I’ve heard it a million times…

“I was so sick all week…but (giggling), I lost ten pounds.”

“I’d rather die thin than live fat.”

It’s strange, frightening and altogether not too surprising that girls and women rejoice in weight loss that results from illness and disease.  Most girls and women understand the serious side effects of chronic yo-yo dieting, diet pills, colonics, laxatives, drug-use and over exercise as the torture devices du-jour to pursue insane degrees of thinness. But, the stakes are high and, as a result, too many take the deadly gamble.

Images of thinness have gotten more extreme and a female’s value is wrapped in a stick-thin frame no matter what else she does.  If you’re independent, successful, professional, intelligent and you’re not thin (and attractive, with thin being a means to being considered attractive in this culture), you’re not as valuable as you could be being all those things.
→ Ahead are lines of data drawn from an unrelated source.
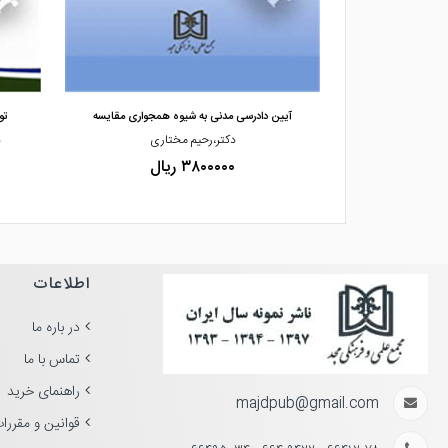
مشاهده و خرید
 آیین دادرسی مد
آیین دادرسی مدنی به شیوه همجواری مقایسه
تو
یر
دکتر،رحیم مختاری
د
۳۸۰۰۰۰۰ ریال
اطلاعات
در باره ما
تماس با ما
راهنمای خرید
majdpub@gmail.com
قوانین و مقررا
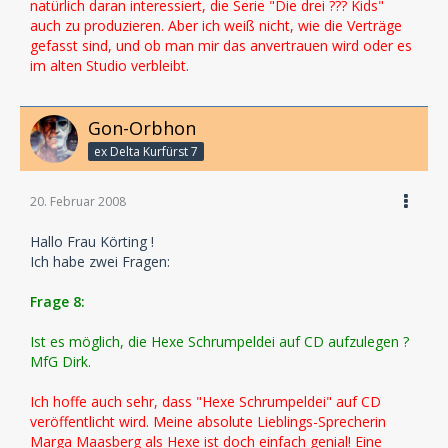
natürlich daran interessiert, die Serie "Die drei ??? Kids"
auch zu produzieren. Aber ich weiß nicht, wie die Verträge
gefasst sind, und ob man mir das anvertrauen wird oder es
im alten Studio verbleibt.
Gon-Orbhon
ex Delta Kurfürst 7
20. Februar 2008
Hallo Frau Körting !
Ich habe zwei Fragen:
Frage 8:
Ist es möglich, die Hexe Schrumpeldei auf CD aufzulegen ?
MfG Dirk.
Ich hoffe auch sehr, dass "Hexe Schrumpeldei" auf CD
veröffentlicht wird. Meine absolute Lieblings-Sprecherin
Marga Maasberg als Hexe ist doch einfach genial! Eine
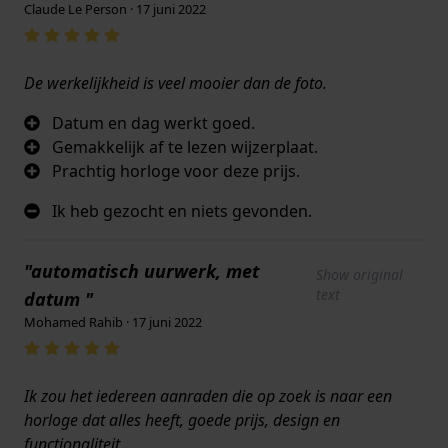
Claude Le Person · 17 juni 2022
De werkelijkheid is veel mooier dan de foto.
Datum en dag werkt goed.
Gemakkelijk af te lezen wijzerplaat.
Prachtig horloge voor deze prijs.
Ik heb gezocht en niets gevonden.
"automatisch uurwerk, met
Show original
text
datum "
Mohamed Rahib · 17 juni 2022
Ik zou het iedereen aanraden die op zoek is naar een
horloge dat alles heeft, goede prijs, design en
functionaliteit ...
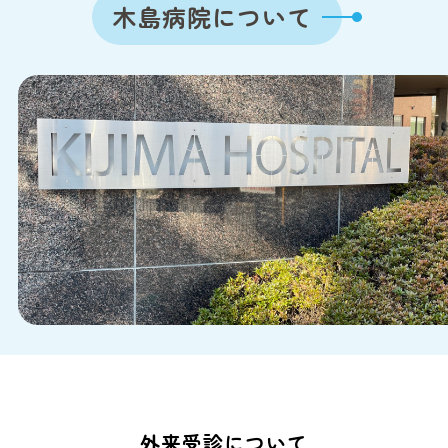
木島病院について
外来受診について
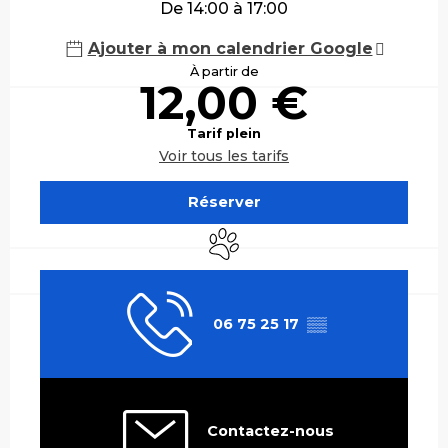
De 14:00 à 17:00
Ajouter à mon calendrier Google
À partir de
12,00 €
Tarif plein
Voir tous les tarifs
Réserver
Animaux acceptés
06 75 25 17
▒▒
Contactez-nous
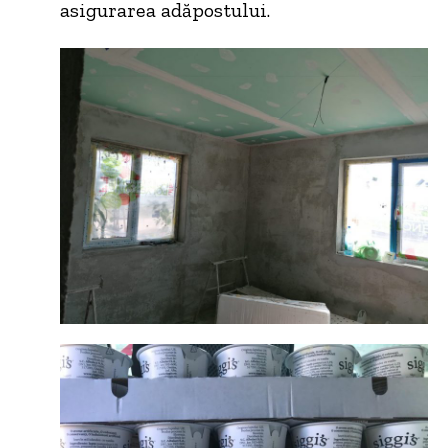
asigurarea adăpostului.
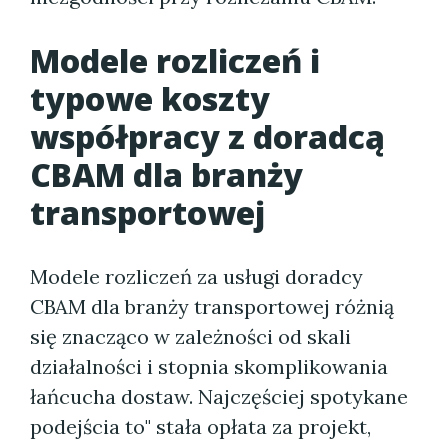
Modele rozliczeń i
typowe koszty
współpracy z doradcą
CBAM dla branży
transportowej
Modele rozliczeń za usługi doradcy
CBAM dla branży transportowej różnią
się znacząco w zależności od skali
działalności i stopnia skomplikowania
łańcucha dostaw. Najczęściej spotykane
podejścia to" stała opłata za projekt,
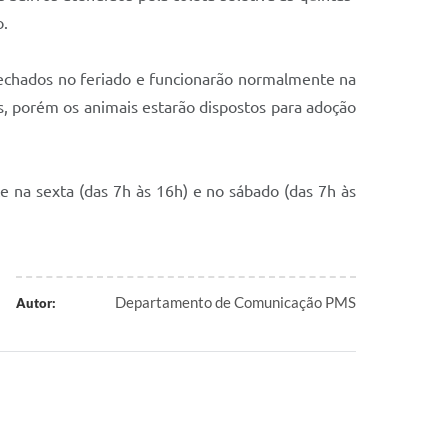
o.
fechados no feriado e funcionarão normalmente na
os, porém os animais estarão dispostos para adoção
e na sexta (das 7h às 16h) e no sábado (das 7h às
Departamento de Comunicação PMS
Autor:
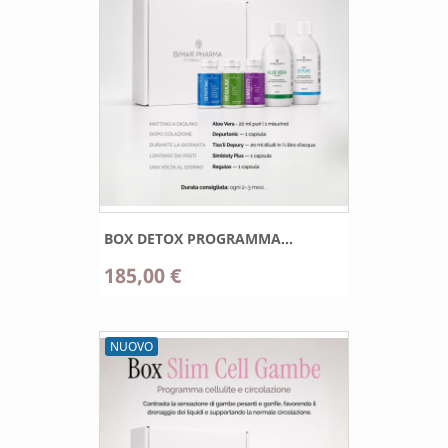
BOX DETOX PROGRAMMA...
185,00 €
NUOVO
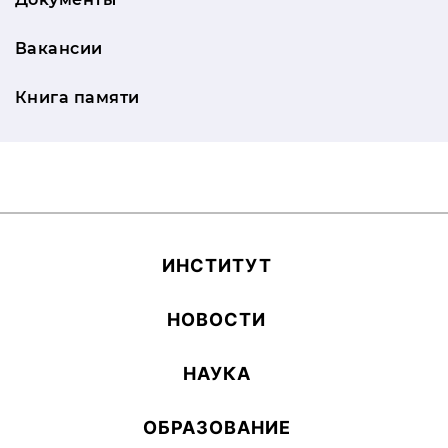
Вакансии
Книга памяти
ИН­СТИ­ТУТ
НОВОСТИ
НАУКА
ОБ­РА­ЗОВА­НИЕ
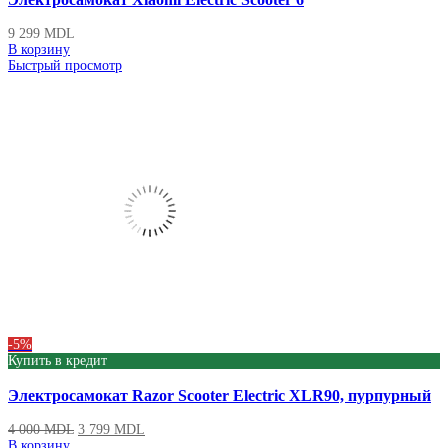
9 299
MDL
В корзину
Быстрый просмотр
-5%
Купить в кредит
Электросамокат Razor Scooter Electric XLR90, пурпурный
4 000
MDL
3 799
MDL
В корзину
And. Thin.

So, when the FDA announced yet another diet pill being pulled off the market, I’m wasn’t at all surprised and I don’t think anyone else is either.
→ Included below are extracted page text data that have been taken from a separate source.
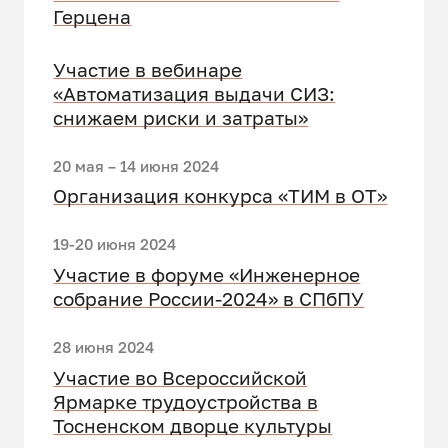
Герцена
Участие в вебинаре
«Автоматизация выдачи СИЗ:
снижаем риски и затраты»
20 мая – 14 июня 2024
Организация конкурса «ТИМ в ОТ»
19-20 июня 2024
Участие в форуме «Инженерное
собрание России-2024» в СПбПУ
28 июня 2024
Участие во Всероссийской
Ярмарке трудоустройства в
Тосненском дворце культуры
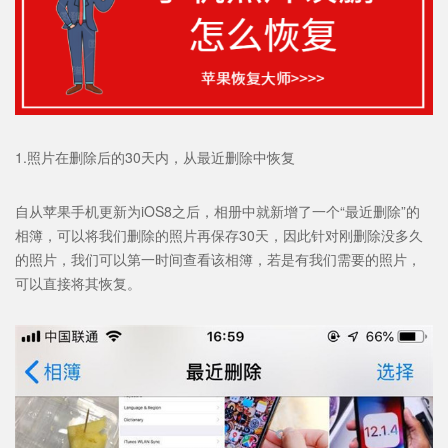
1.照片在删除后的30天内，从最近删除中恢复
自从苹果手机更新为iOS8之后，相册中就新增了一个“最近删除”的
相簿，可以将我们删除的照片再保存30天，因此针对刚删除没多久
的照片，我们可以第一时间查看该相簿，若是有我们需要的照片，
可以直接将其恢复。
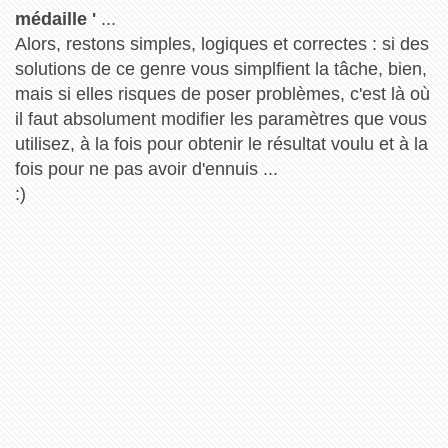
médaille '
...
Alors, restons simples, logiques et correctes : si des
solutions de ce genre vous simplfient la tâche, bien,
mais si elles risques de poser problèmes, c'est là où
il faut absolument modifier les paramètres que vous
utilisez, à la fois pour obtenir le résultat voulu et à la
fois pour ne pas avoir d'ennuis ...
:)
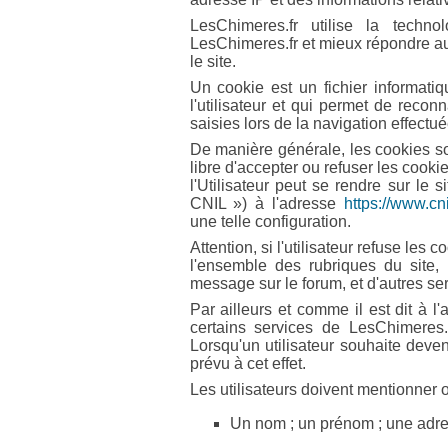
LesChimeres.fr utilise la techn
LesChimeres.fr et mieux répondre aux 
le site.
Un cookie est un fichier informati
l'utilisateur et qui permet de reco
saisies lors de la navigation effectuée
De manière générale, les cookies so
libre d'accepter ou refuser les cookie
l'Utilisateur peut se rendre sur le 
CNIL ») à l'adresse
https://www.cnil
une telle configuration.
Attention, si l'utilisateur refuse les
l'ensemble des rubriques du site
message sur le forum, et d'autres s
Par ailleurs et comme il est dit à l'
certains services de LesChimeres
Lorsqu'un utilisateur souhaite deve
prévu à cet effet.
Les utilisateurs doivent mentionner 
Un nom ; un prénom ; une adre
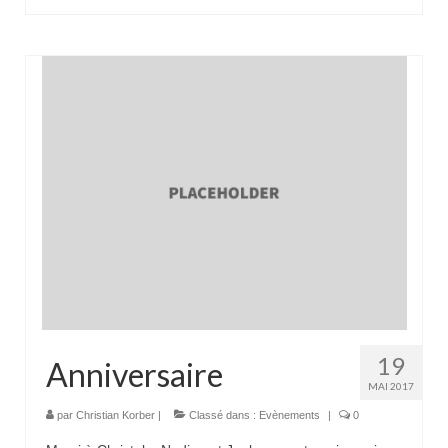
19
Anniversaire
MAI 2017
par
Christian Korber
|
Classé dans :
Evènements
|
0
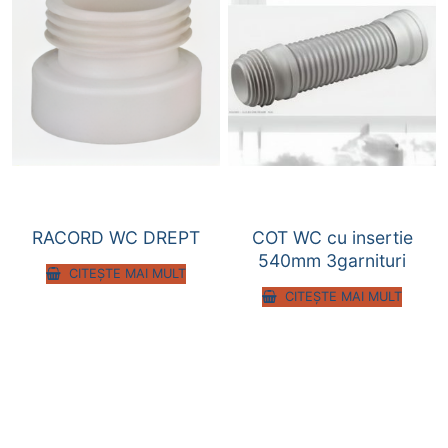
RACORD WC DREPT
COT WC cu insertie
540mm 3garnituri
CITEȘTE MAI MULT
CITEȘTE MAI MULT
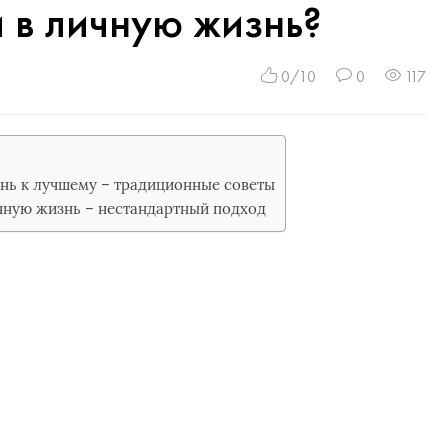
и в личную жизнь?
0/10
0
117
нь к лучшему – традиционные советы
ичную жизнь – нестандартный подход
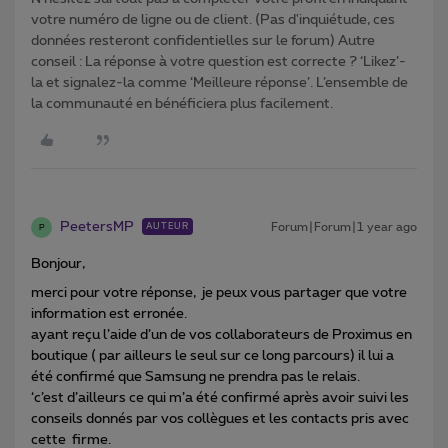
votre numéro de ligne ou de client. (Pas d'inquiétude, ces
données resteront confidentielles sur le forum) Autre
conseil : La réponse à votre question est correcte ? ‘Likez’-
la et signalez-la comme ‘Meilleure réponse’. L’ensemble de
la communauté en bénéficiera plus facilement.
PeetersMP
Forum|Forum|1 year ago
AUTEUR
P
Bonjour,
merci pour votre réponse, je peux vous partager que votre
information est erronée.
ayant reçu l’aide d’un de vos collaborateurs de Proximus en
boutique ( par ailleurs le seul sur ce long parcours) il lui a
été confirmé que Samsung ne prendra pas le relais.
‘c’est d’ailleurs ce qui m’a été confirmé après avoir suivi les
conseils donnés par vos collègues et les contacts pris avec
cette firme.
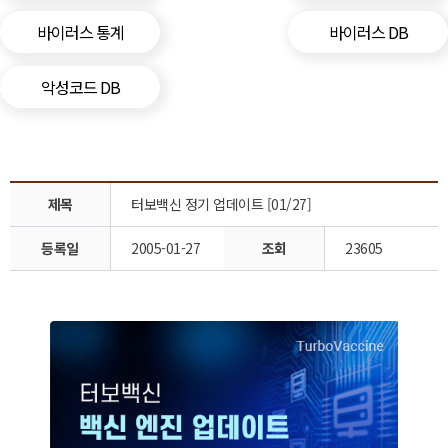
바이러스 통계
바이러스 DB
악성코드 DB
제목
터보백신 정기 업데이트 [01/27]
등록일
2005-01-27
조회
23605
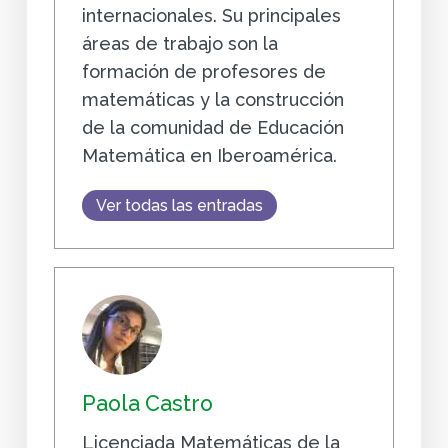
internacionales. Su principales
áreas de trabajo son la
formación de profesores de
matemáticas y la construcción
de la comunidad de Educación
Matemática en Iberoamérica.
Ver todas las entradas
Paola Castro
Licenciada Matemáticas de la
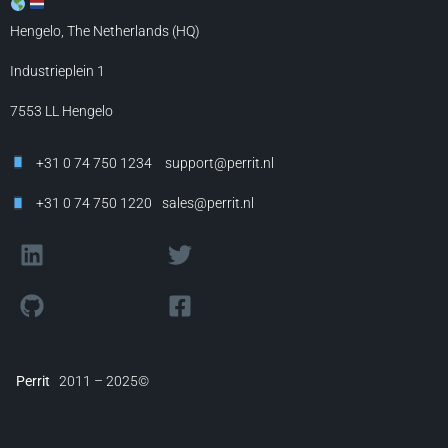
Hengelo, The Netherlands (HQ)
Industrieplein 1
7553 LL
Hengelo
+31 0 74 750 1234
support@perrit.nl
+31 0 74 750 1220
sales@perrit.nl
Perrit
2011 – 2025©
Government health officials are announcing the recall of popular weight loss pill Hydroxycut, after reports of liver damage and other health problems.

Food and Drug Administration officials said Friday the manufacturer of Hydroxycut has launched a nationwide recall of the dietary supplement, used by people trying to shed pounds and by body builders to sharpen their muscles.

Hydroxycut is advertised as made from natural ingredients. It accounts for about 90 percent of the market for weight loss supplements, with sales of about 1 million bottles a year.

Dietary supplements are not as tightly regulated by the government as medications. Manufacturers don’t need FDA approval ahead of time before marketing their products.

I mean, who are we kidding?  It’s not like there isn’t a history of harmful side effects linked to the use of diet pills resulting in recalls.  Think Fen-Phen in 1997.

I don’t think the manufacturers are surprised.  I don’t think the FDA is surprised.  I don’t think the general public is surprised.  I certainly don’t think the users of Hydroxycut are surprised. I mean, really, anytime a pill claims to have the ability to help you lose weight with minimal lifestyle changes such as changing one’s diet significantly and exercising regularly and being able to help you lose wight and/or tone and sculpt your body, you have to take pause.  That’s just weird.  And wrong.

Haven’t we learned that there’s no magic pill or quick fix for anything?  Are we still that obsessed with immediate results and instant gratification that we have ignored the lessons of the past and what our common sense tells us?

Maybe.  But, when the stakes are high logic goes out the window.

Thinness and the pursuit of thinness, no matter how toxic, is glorified in our culture. In fact, the toxic pursuit of thinness and the vile and disturbing results create fascination and stokes the flames of infatuation.

Just this week in Us Magazine’s print version there is yet another article focusing on Lindsay Lohan’s skeletal figure and the claim that she proudly uses Adderall.  Us Magazine’s online version provides the reader with a slide show of Lohan’s “weights ups and downs.” Last week, Star Magazine ran a similar piece focusing on Lohan’s break-up and subsequent weight loss.

Lohan’s weight loss can’t be attributed entirely too her break-up when you consider the sea of images that glorify the cult of thinness and advertisers provide various instruments, pills and potions to make the mirage appear real.

Hydroxcut’s recall is predictable.  Lohan’s severly thin frame is predictable.  The media’s response is predictable.

And, I have no doubt, a new pill will replace Hydroxcut in the same way Fen-Phen was replaced and the cycle will continue until there is some honest dialogue.

Until then, girls and women will put their health on the line for an outrageous aesthetic that is pandered to the masses.